Since the day one when I joined Scribd, I was thinking about the fact that 90+% of our traffic is going to the document view pages, which is a single action in our documents controller. I was wondering how could we improve this action responsiveness and make our users happier.
Few times I was creating a git branches and hacking this action trying to implement some sort of page-level caching to make things faster. But all the time results weren’t as good as I’d like them to be. So, branches were sitting there and waiting for a better idea.
Few months ago my good friend has joined Scribd and we’ve started thinking on this problem together. As the result of our brainstorming we’ve managed to figure out what were the problems preventing us from doing efficient caching:
- First of all, a lots of code in the action is changing the page view if our visitor is a bot (no, not a cloaking, just some minor adjustments of the view).
- Second problem was a set of differences in the view for anonymous and logged in users.
- And finally, third problem was the fact that the page has a few blocks that change pretty dynamically: document stats pane and comments lists.
All these problems when combined were creating a lots of pain when I was trying to cache a whole page. When we’ve figured them out, we’ve started thinking on how could we generalize possible combinations of those factors and possible approaches to caching.
There is a well known idea in web applications development: the fastest web app action is an action that does not require any code to be executed on your application server. So, first idea we’ve tried to think about was some approach that would definitely reduce the number of hits on our app servers. This idea was based on HTTP protocol features related to Last-Modified and E-Tag headers. But there was a problem – not so many users go to the same page twice so even if we’d make the page cacheable, it wouldn’t help too much. But the idea of full page caching outside of the application was really good and we’ve started playing with it to figure out how to use it in production.

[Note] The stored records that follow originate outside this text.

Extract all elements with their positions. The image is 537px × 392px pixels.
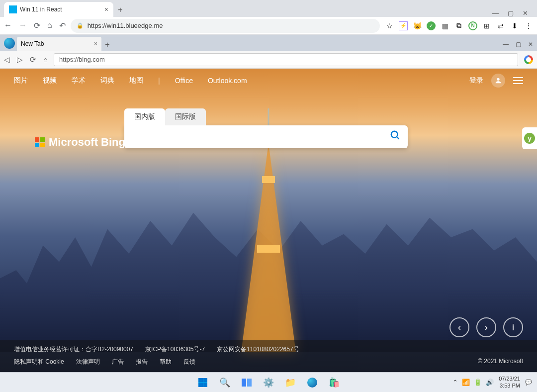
copy-ext-icon[interactable]: ⧉ bbox=[454, 21, 463, 30]
search-tabs: 国内版 国际版 bbox=[124, 108, 408, 125]
edge-window-controls: — ▢ ✕ bbox=[503, 41, 537, 51]
nav-images[interactable]: 图片 bbox=[14, 76, 28, 85]
volume-icon[interactable]: 🔊 bbox=[486, 379, 494, 386]
search-box bbox=[124, 125, 408, 148]
tab-domestic[interactable]: 国内版 bbox=[124, 108, 165, 125]
next-image-button[interactable]: › bbox=[476, 317, 496, 337]
file-explorer-button[interactable]: 📁 bbox=[281, 375, 300, 391]
nav-outlook[interactable]: Outlook.com bbox=[208, 77, 247, 85]
settings-button[interactable]: ⚙️ bbox=[259, 375, 278, 391]
footer-help[interactable]: 帮助 bbox=[160, 358, 172, 366]
maximize-button[interactable]: ▢ bbox=[508, 9, 514, 17]
reload-button[interactable]: ⟳ bbox=[30, 55, 36, 64]
green-circle-ext-icon[interactable]: ✓ bbox=[427, 21, 436, 30]
footer-legal[interactable]: 法律声明 bbox=[76, 358, 100, 366]
svg-rect-4 bbox=[247, 379, 252, 387]
store-button[interactable]: 🛍️ bbox=[325, 375, 344, 391]
close-button[interactable]: ✕ bbox=[523, 9, 528, 17]
hamburger-menu-icon[interactable] bbox=[513, 77, 523, 84]
nav-maps[interactable]: 地图 bbox=[129, 76, 143, 85]
nav-dictionary[interactable]: 词典 bbox=[100, 76, 114, 85]
minimize-button[interactable]: — bbox=[503, 41, 509, 48]
new-tab-button[interactable]: + bbox=[113, 3, 127, 17]
nav-office[interactable]: Office bbox=[175, 77, 193, 85]
close-icon[interactable]: × bbox=[94, 40, 97, 47]
google-icon[interactable] bbox=[524, 55, 533, 64]
minimize-button[interactable]: — bbox=[492, 9, 499, 17]
back-button[interactable]: ◁ bbox=[4, 55, 10, 64]
taskbar-center: 🔍 ⚙️ 📁 🛍️ bbox=[193, 375, 344, 391]
chrome-tab-strip: Win 11 in React × + — ▢ ✕ bbox=[0, 0, 537, 17]
chrome-toolbar: ← → ⟳ ⌂ ↶ 🔒 https://win11.blueedge.me ☆ … bbox=[0, 17, 537, 35]
footer-license-2[interactable]: 京ICP备10036305号-7 bbox=[145, 345, 205, 354]
wifi-icon[interactable]: 📶 bbox=[462, 379, 470, 386]
edge-url-bar[interactable]: https://bing.com bbox=[54, 53, 518, 66]
battery-icon[interactable]: 🔋 bbox=[474, 379, 482, 386]
bing-top-nav: 图片 视频 学术 词典 地图 | Office Outlook.com 登录 bbox=[0, 74, 537, 88]
edge-tab-strip: New Tab × + — ▢ ✕ bbox=[0, 35, 537, 51]
bing-footer: 增值电信业务经营许可证：合字B2-20090007 京ICP备10036305号… bbox=[0, 340, 537, 372]
info-button[interactable]: i bbox=[503, 317, 523, 337]
youdao-badge[interactable]: y bbox=[522, 127, 537, 149]
cat-ext-icon[interactable]: 😺 bbox=[413, 21, 422, 30]
tab-international[interactable]: 国际版 bbox=[165, 108, 206, 125]
bolt-ext-icon[interactable]: ⚡ bbox=[399, 21, 408, 30]
undo-button[interactable]: ↶ bbox=[59, 21, 66, 30]
forward-button[interactable]: → bbox=[19, 21, 27, 30]
footer-feedback[interactable]: 反馈 bbox=[183, 358, 195, 366]
home-button[interactable]: ⌂ bbox=[43, 55, 48, 64]
close-button[interactable]: ✕ bbox=[528, 41, 533, 48]
footer-license-3[interactable]: 京公网安备11010802022657号 bbox=[217, 345, 299, 354]
close-icon[interactable]: × bbox=[104, 5, 108, 13]
reload-button[interactable]: ⟳ bbox=[34, 21, 40, 30]
nav-academic[interactable]: 学术 bbox=[72, 76, 86, 85]
apps-ext-icon[interactable]: ⊞ bbox=[482, 21, 491, 30]
chrome-omnibox[interactable]: 🔒 https://win11.blueedge.me bbox=[71, 19, 380, 33]
search-input[interactable] bbox=[131, 133, 390, 141]
win11-favicon bbox=[9, 5, 17, 13]
maximize-button[interactable]: ▢ bbox=[516, 41, 521, 48]
microsoft-logo-icon bbox=[35, 137, 45, 147]
nav-video[interactable]: 视频 bbox=[43, 76, 57, 85]
arrows-ext-icon[interactable]: ⇄ bbox=[496, 21, 505, 30]
edge-icon bbox=[4, 38, 15, 49]
svg-line-2 bbox=[397, 137, 399, 139]
user-avatar[interactable] bbox=[491, 74, 505, 88]
edge-taskbar-button[interactable] bbox=[303, 375, 322, 391]
star-icon[interactable]: ☆ bbox=[385, 21, 394, 30]
edge-tab[interactable]: New Tab × bbox=[17, 37, 101, 51]
svg-point-0 bbox=[497, 78, 499, 81]
chrome-url-text: https://win11.blueedge.me bbox=[88, 22, 163, 29]
home-button[interactable]: ⌂ bbox=[47, 21, 52, 30]
edge-tab-title: New Tab bbox=[21, 40, 44, 47]
nav-divider: | bbox=[158, 77, 160, 85]
edge-toolbar: ◁ ▷ ⟳ ⌂ https://bing.com bbox=[0, 51, 537, 69]
lock-icon: 🔒 bbox=[77, 22, 84, 29]
system-tray: ⌃ 📶 🔋 🔊 07/23/21 3:53 PM 💬 bbox=[452, 376, 537, 389]
footer-ads[interactable]: 广告 bbox=[112, 358, 124, 366]
taskbar-clock[interactable]: 07/23/21 3:53 PM bbox=[499, 376, 520, 389]
search-icon[interactable] bbox=[390, 130, 401, 144]
footer-report[interactable]: 报告 bbox=[136, 358, 148, 366]
footer-privacy[interactable]: 隐私声明和 Cookie bbox=[14, 358, 64, 366]
n-ext-icon[interactable]: N bbox=[468, 21, 477, 30]
chrome-tab[interactable]: Win 11 in React × bbox=[4, 2, 113, 17]
svg-rect-3 bbox=[242, 379, 246, 387]
windows-taskbar: 🔍 ⚙️ 📁 🛍️ ⌃ 📶 🔋 🔊 07/23/21 3:53 PM 💬 bbox=[0, 372, 537, 392]
forward-button[interactable]: ▷ bbox=[17, 55, 23, 64]
prev-image-button[interactable]: ‹ bbox=[449, 317, 469, 337]
search-button[interactable]: 🔍 bbox=[215, 375, 234, 391]
footer-license-1[interactable]: 增值电信业务经营许可证：合字B2-20090007 bbox=[14, 345, 133, 354]
notifications-icon[interactable]: 💬 bbox=[525, 379, 532, 386]
menu-icon[interactable]: ⋮ bbox=[524, 21, 533, 30]
download-ext-icon[interactable]: ⬇ bbox=[510, 21, 519, 30]
start-button[interactable] bbox=[193, 375, 212, 391]
bing-logo: Microsoft Bing bbox=[35, 136, 125, 149]
grid-ext-icon[interactable]: ▦ bbox=[441, 21, 449, 30]
task-view-button[interactable] bbox=[237, 375, 256, 391]
edge-new-tab-button[interactable]: + bbox=[101, 39, 113, 51]
login-link[interactable]: 登录 bbox=[469, 76, 483, 85]
chrome-tab-title: Win 11 in React bbox=[20, 6, 62, 13]
chevron-up-icon[interactable]: ⌃ bbox=[452, 379, 458, 386]
back-button[interactable]: ← bbox=[4, 21, 12, 30]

Long time ago, when Internet was slow and expensive many ISPs and large companies were trying to reduce their traffic w/o hurting users’ experience. Then caching proxy servers were born. The idea of those servers was to handle all web requests going from a network (ISP or a company office) and try to cache as much content as possible so when the same or some other user would request a cached page, proxy server would return it really fast. If we’d implement support for those Last-Modified headers, all proxy servers would be happy to cache our pages. But there was a problem – no one uses caching proxies in 2008 So, we’ve got an idea – why can’t we place such a server in front of our application and make it cache content for all users in the world? (Yes, we knew about a caching reverse proxies before – I’m just trying to explain the flow of our thoughts and words when we were brainstorming the problem).
The only problem with this approach would be to differentiate logged in users, anonymous users and bots. Considering the fact that our proxy server could be placed between the app and our web servers (nginx), we’ve decided to create a nginx module that would translate the same document page URLs to a set of URLs, which would be different for all those 3 kinds of users.
When all those problems with different kinds of users were solved, we’ve decided to solve the last one – non-cacheable dynamic stats pane. The solution was pretty simple – we’ve added a small ajax call to the page which would update stats on the cached version of our page for all real users while bots will see the same page, but with a bit stale stats pane.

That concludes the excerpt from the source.